O Lado P do confinamento
“Nós somos os ratos que os ratos roerão
Vivemos a morte verão a verão
Meus relatos são fatos, os gatos não verão
Caçador e caça se inverterão,
Cada um na sua casa até ao fim do inverno,
Cada caso é um caso, nos vemos no inferno”
Assim começa o poema de Felipe Marques, recluso no Estabelecimento Prisional de Caxias, com a data de 25 de abril de 2020. É uma carta. Uma nota no canto superior direito da folha explica: “Essa eu comecei em uma madrugada qualquer e aproveitando o incentivo dei mais umas linhas hoje. Reflete o quotidiano aqui mas ainda não terminei”.
Este poema está entre as muitas cartas trocadas durante os longos meses de quarentena, entre os reclusos desta prisão e a equipa artística do projeto Lado P, apoiado pela Fundação Gulbenkian no âmbito da iniciativa PARTIS – Práticas Artísticas para a Inclusão Social.
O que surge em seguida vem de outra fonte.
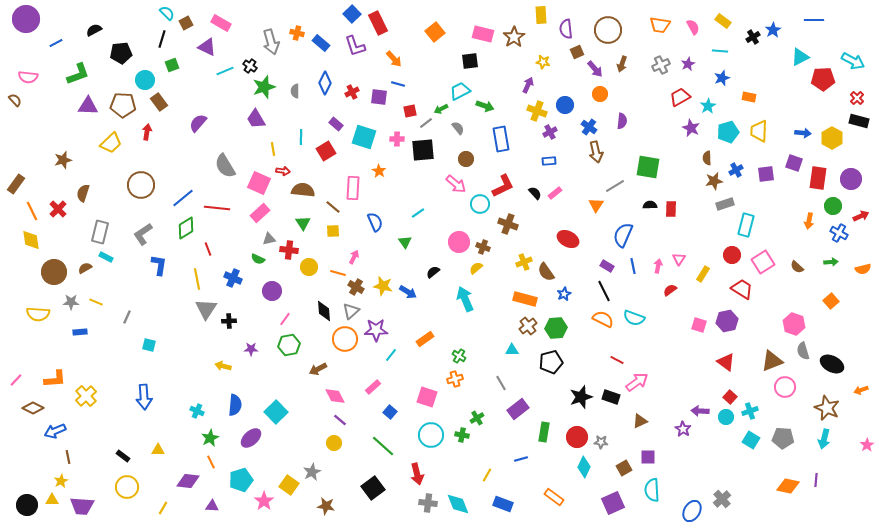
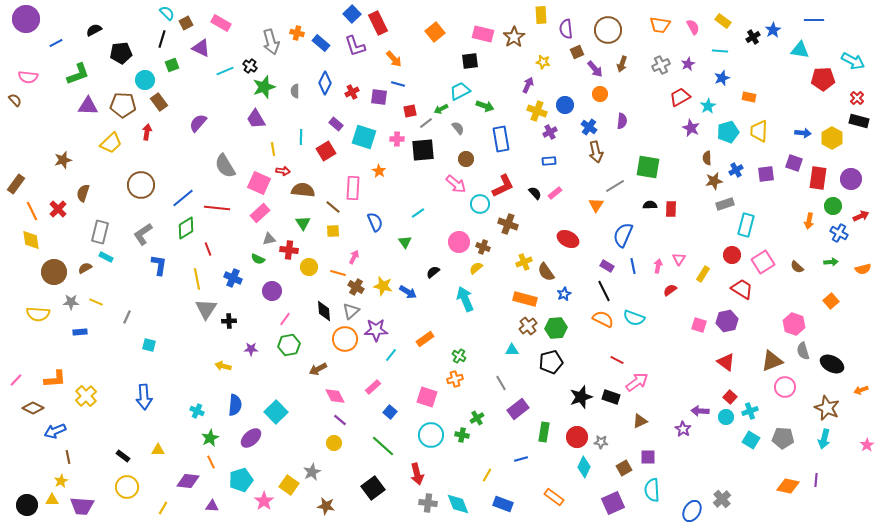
purple triangle at (207, 47): moved 6 px left, 1 px down
cyan triangle at (800, 57): moved 7 px up; rotated 36 degrees clockwise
“Em 2019, o nosso programa PARTIS estava numa fase inicial de capacitação, não só técnica como artística, do grupo de reclusos participantes” conta Filipa Reis, diretora artística do projeto. O primeiro ano do Lado P teve como objetivo trabalhar com os reclusos “por dentro”, através de um curso de técnicas audiovisuais, certificado pela escola da World Academy, e de um conjunto de oficinas de escrita e teatro lideradas pelo Teatro do Silêncio, promotor do projeto. No fim de 2019, foi apresentado um espetáculo a que assistiu toda a comunidade prisional – guardas, membros da direção, educadoras – e as famílias dos participantes.
No segundo ano, o projeto estende-se um pouco mais às famílias e “abre à sociedade”: “o nosso princípio é não só trabalhar a capacitação de cada um dos reclusos para aumentar a probabilidade de integração social, como também trabalhar a sociedade, quem os recebe”, diz a diretora artística. Nesse sentido, será produzida uma série documental de 13 episódios, financiada pela RTP e pelo Instituto do Cinema, em que os reclusos são os protagonistas. Para que a mensagem passe de dentro para fora.
Foi neste ponto que a pandemia surpreendeu a equipa. Decorriam filmagens duas vezes por semana, numa sala do estabelecimento prisional, quando, em março, as visitas à prisão foram suspensas.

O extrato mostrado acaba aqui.